** DATASET EXCERPTS follows **
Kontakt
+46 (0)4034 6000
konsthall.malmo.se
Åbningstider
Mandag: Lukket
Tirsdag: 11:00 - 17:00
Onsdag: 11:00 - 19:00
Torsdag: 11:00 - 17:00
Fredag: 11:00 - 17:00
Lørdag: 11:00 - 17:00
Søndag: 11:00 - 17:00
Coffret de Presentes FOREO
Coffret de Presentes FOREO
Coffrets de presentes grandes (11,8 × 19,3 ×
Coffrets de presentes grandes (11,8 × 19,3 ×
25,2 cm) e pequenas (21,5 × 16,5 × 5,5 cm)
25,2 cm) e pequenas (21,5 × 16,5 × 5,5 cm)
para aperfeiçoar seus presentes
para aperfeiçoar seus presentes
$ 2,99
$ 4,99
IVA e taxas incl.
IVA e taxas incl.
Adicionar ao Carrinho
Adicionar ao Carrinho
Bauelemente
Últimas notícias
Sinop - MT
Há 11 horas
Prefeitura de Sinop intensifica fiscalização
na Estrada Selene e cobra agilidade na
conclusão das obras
** End of DATASET EXCERPTS **
** DATASET EXCERPTS follows **
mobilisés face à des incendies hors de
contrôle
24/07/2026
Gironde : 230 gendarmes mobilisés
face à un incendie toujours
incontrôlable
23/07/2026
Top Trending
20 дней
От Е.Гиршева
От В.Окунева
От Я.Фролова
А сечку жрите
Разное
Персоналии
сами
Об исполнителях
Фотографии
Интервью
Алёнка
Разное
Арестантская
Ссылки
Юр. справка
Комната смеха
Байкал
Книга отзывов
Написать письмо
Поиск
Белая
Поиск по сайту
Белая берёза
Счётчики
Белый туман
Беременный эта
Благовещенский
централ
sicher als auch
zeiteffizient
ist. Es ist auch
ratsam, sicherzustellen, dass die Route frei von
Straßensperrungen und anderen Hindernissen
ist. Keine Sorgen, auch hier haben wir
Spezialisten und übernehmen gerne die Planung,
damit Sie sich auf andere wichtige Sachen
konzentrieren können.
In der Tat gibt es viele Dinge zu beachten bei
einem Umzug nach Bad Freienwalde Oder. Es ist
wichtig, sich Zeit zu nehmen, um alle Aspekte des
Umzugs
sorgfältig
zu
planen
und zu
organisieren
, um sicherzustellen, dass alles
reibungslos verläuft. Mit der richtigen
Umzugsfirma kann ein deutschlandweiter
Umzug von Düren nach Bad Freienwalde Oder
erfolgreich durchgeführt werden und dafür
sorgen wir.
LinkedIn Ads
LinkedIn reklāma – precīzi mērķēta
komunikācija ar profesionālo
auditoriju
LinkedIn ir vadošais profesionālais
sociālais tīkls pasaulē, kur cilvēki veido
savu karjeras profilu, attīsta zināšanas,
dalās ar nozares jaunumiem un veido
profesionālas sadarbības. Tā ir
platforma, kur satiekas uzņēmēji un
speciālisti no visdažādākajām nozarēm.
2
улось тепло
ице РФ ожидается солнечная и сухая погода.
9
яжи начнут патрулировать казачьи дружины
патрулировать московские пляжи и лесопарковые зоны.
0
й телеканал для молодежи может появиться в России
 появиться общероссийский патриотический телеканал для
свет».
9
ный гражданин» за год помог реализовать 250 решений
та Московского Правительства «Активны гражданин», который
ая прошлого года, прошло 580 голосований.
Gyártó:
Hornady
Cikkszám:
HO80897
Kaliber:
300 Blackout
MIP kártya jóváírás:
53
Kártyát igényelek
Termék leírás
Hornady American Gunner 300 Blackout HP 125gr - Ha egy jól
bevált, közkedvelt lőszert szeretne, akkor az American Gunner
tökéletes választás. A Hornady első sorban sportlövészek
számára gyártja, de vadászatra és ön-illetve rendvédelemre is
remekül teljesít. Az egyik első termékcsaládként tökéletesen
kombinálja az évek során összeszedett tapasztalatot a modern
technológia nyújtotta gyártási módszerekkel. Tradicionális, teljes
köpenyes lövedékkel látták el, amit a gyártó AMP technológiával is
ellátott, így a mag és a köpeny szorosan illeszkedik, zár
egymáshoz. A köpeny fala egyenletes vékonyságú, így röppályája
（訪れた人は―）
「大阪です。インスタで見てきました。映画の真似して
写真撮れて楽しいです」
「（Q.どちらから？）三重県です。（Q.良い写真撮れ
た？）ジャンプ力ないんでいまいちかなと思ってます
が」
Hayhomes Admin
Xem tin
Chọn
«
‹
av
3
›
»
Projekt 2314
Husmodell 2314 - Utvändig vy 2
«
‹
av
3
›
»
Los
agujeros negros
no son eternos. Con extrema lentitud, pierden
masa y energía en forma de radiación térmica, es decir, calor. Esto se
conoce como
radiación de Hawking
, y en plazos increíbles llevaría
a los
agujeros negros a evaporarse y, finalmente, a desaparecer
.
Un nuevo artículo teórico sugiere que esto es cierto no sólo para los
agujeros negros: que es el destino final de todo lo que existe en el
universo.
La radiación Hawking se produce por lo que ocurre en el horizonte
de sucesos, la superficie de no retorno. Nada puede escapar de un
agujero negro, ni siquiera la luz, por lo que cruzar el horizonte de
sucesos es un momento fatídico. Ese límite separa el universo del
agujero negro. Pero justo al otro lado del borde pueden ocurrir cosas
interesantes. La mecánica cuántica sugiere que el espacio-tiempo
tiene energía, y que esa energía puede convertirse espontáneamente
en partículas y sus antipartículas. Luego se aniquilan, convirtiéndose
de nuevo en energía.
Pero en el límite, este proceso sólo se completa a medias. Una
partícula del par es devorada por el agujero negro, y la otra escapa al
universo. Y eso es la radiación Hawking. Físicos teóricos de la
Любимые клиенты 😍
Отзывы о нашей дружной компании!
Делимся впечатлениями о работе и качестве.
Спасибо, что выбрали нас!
** End of DATASET EXCERPTS **
REQUIRED WORK
Search the data above for the string "Gunner" and copy each line that has it.

YOUR SOLUTION
Hornady American Gunner 300 Blackout HP 125gr - Ha egy jól
bevált, közkedvelt lőszert szeretne, akkor az American Gunner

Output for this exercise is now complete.